On the brink of the presidential election in the US, my mind is turning to the past, the one it seems the US is completely incapable of coming to terms with. Funny, then, that I should find myself in the favourite city of the former fascist regime, Munich, while all seems to be repeating itself – first as tragedy, then as farce, then as carnival? How might Goebbels have used Twitter, something like the radio of the future, though German has a special linguistic connection between being audible (hörsam) and obedience (Gehorsam). Anyone tuning into the airwaves was listening, obediently, as the ear has no off-switch. Probably the social media arm of the Nazis would have been a mighty force, pounding and browbeating with the kind of crap that tweets seem perfectly designed to carry out, but you don't have to look. Such confluences of history and momentous death feel almost at a comfortable distance to some, until you realise that it’s not history if it’s still happening. There should have been a world war in the US, and maybe a new constitution to follow. This, it seems, is one of the most striking contrasts between the two countries. There is no “past” when the basic laws and economies of social belonging were written by slave owners. Better that it be written by a bunch of “cleansed” party members in West Germany? I don’t know, but the juridical contrasts are staggering.

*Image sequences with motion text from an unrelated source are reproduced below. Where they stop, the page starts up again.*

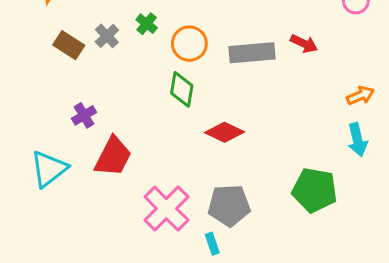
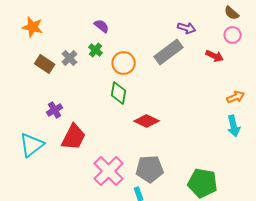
red arrow: (304, 44) -> (215, 56), moved
gray rectangle: (252, 53) -> (169, 52), moved, turned -32
green pentagon: (315, 190) -> (203, 183), moved

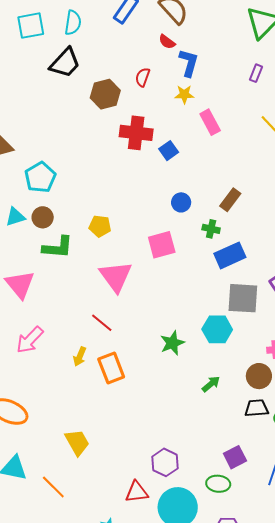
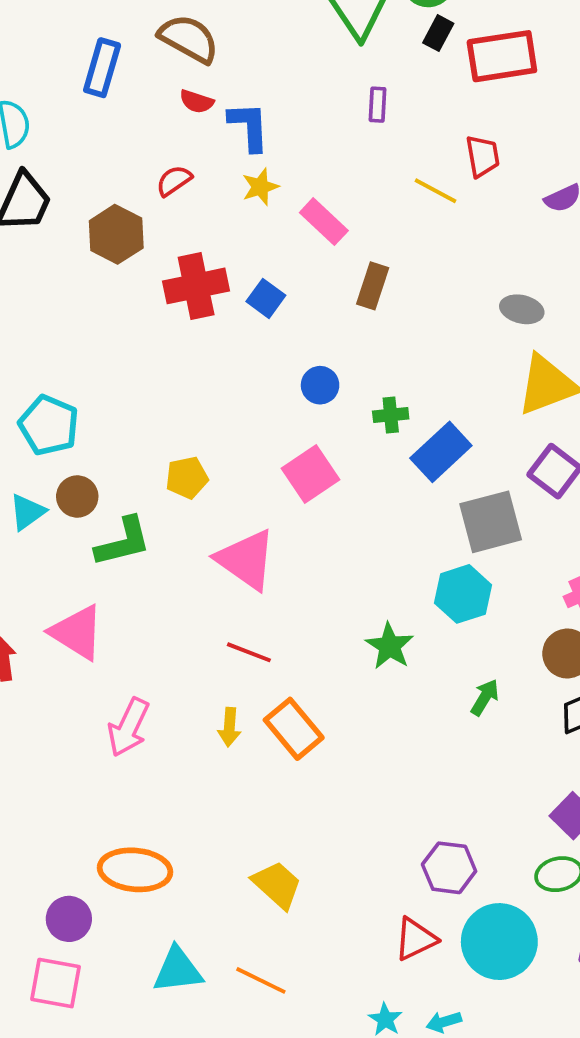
red semicircle: (143, 77) -> (174, 181), turned 54
brown rectangle: (230, 200) -> (373, 286), moved

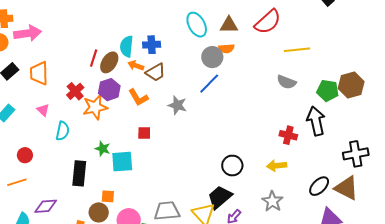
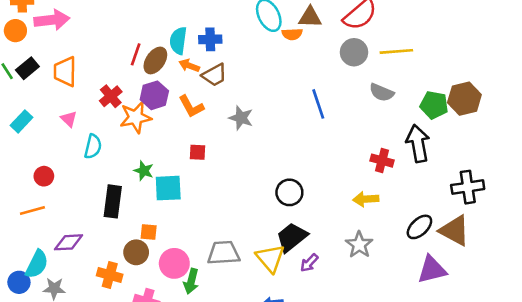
orange semicircle: (226, 48) -> (292, 34), moved
gray circle: (212, 57) -> (354, 52), moved
blue line: (209, 84) -> (318, 104), moved, turned -65
black circle: (232, 166) -> (289, 192), moved

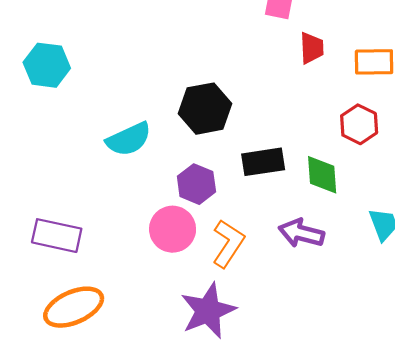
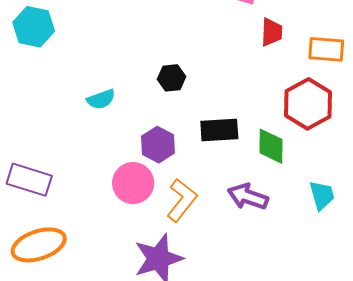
black hexagon: (205, 109) -> (172, 78), size x0.6
red hexagon: (359, 124) -> (308, 104), size x1.4
cyan semicircle: (129, 139) -> (101, 99), size x0.7

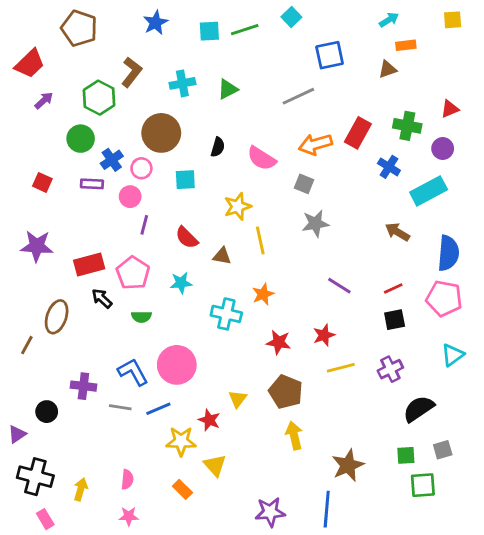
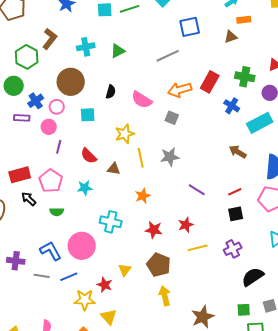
gray star: (315, 223) -> (170, 157), moved
cyan cross: (226, 314) -> (111, 222), moved

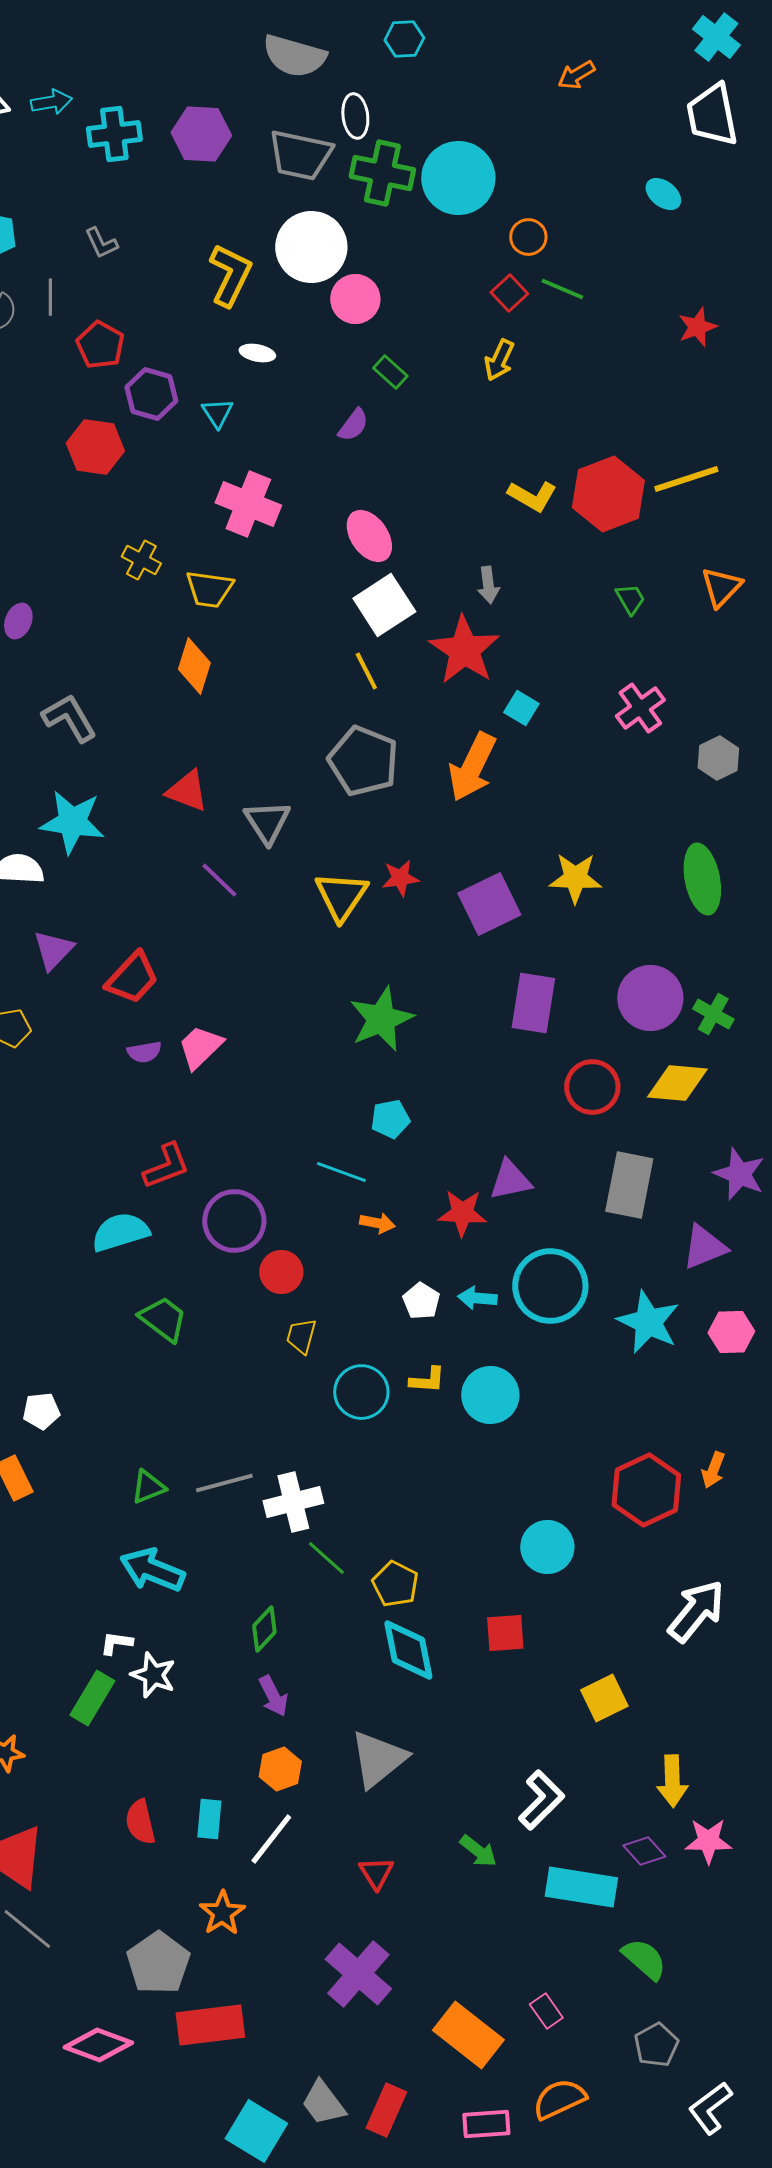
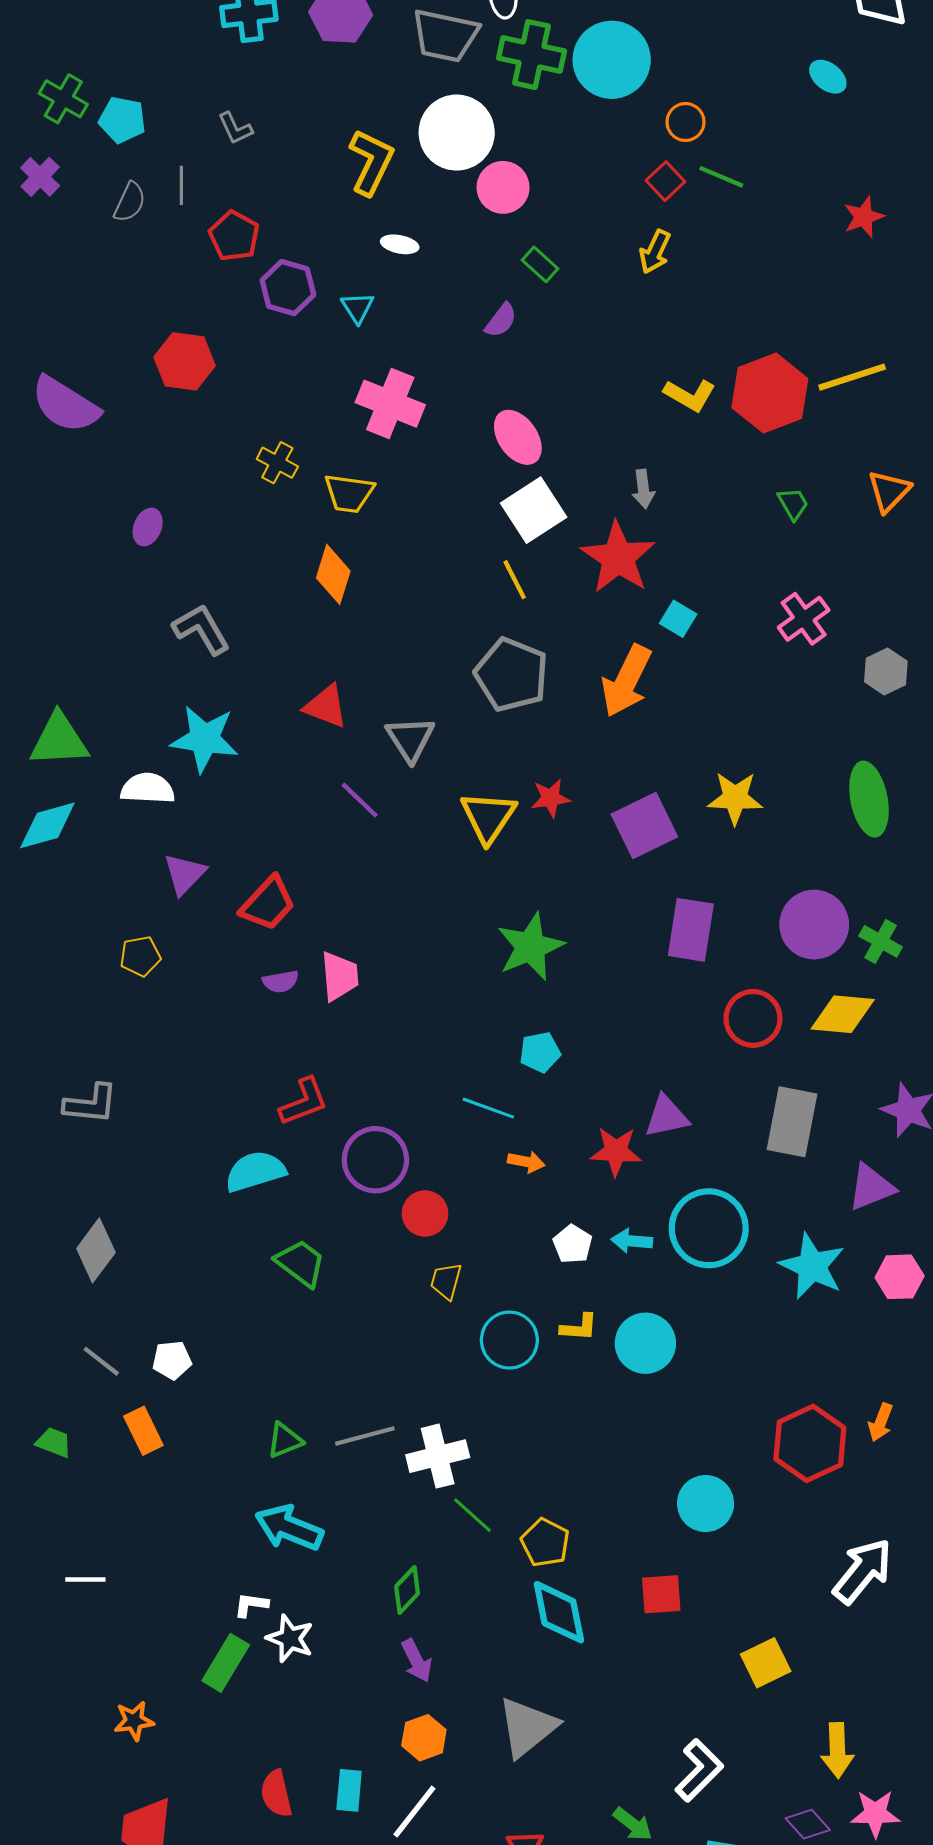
red hexagon: (95, 447) -> (185, 361), moved
pink trapezoid: (200, 1047) -> (340, 976), turned 129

Taking up the theme of history persisting, was the sprawling exhibition “Tell me about yesterday tomorrow” (up until 18 October), curated by Nicolaus Schafhausen at the Munich Documentation Centre for the History of National Socialism, which put on a show of contemporary art set within the library and permanent exhibition of the history of the NS party, from the outset of WWI to the end of WWII. Nestled between wall texts and loads of photographs were interventions by living artists dedicated to engaging with the information on display, as well as its reaches within and beyond the Bavarian capital. Ydessa Hendeles arranged little train sets from 1935 that depicted historical scenes of Holocaust survivors being shipped to villages in Germany, awaiting resettlement. These little shtetlach were nothing if not an immediate reminder after the war that Germany still didn’t know what to do with the Jews. Well, I guess they figured it out. Problem solved. Only recently I heard a radio report (does that make me obedient?) about one of these resettlement camps, Föhrenwald (I don’t think forests were necessarily a promising sign, but who I am to judge?), where a child recounted how her parents, who were already legally married, had to have the ceremony all over again in order to be recognized by the new German state. Where so much of this history is spectacularised, not just in the Vaterland, but in the US as well, it was nice to see the toy train set with wooden Menschen on them, sitting inside of a glass vitrine, in a church of all places. Was it a reliquary, or just a way to make sure that Hendeles’ obsessively collected toys would remain intact for future generations?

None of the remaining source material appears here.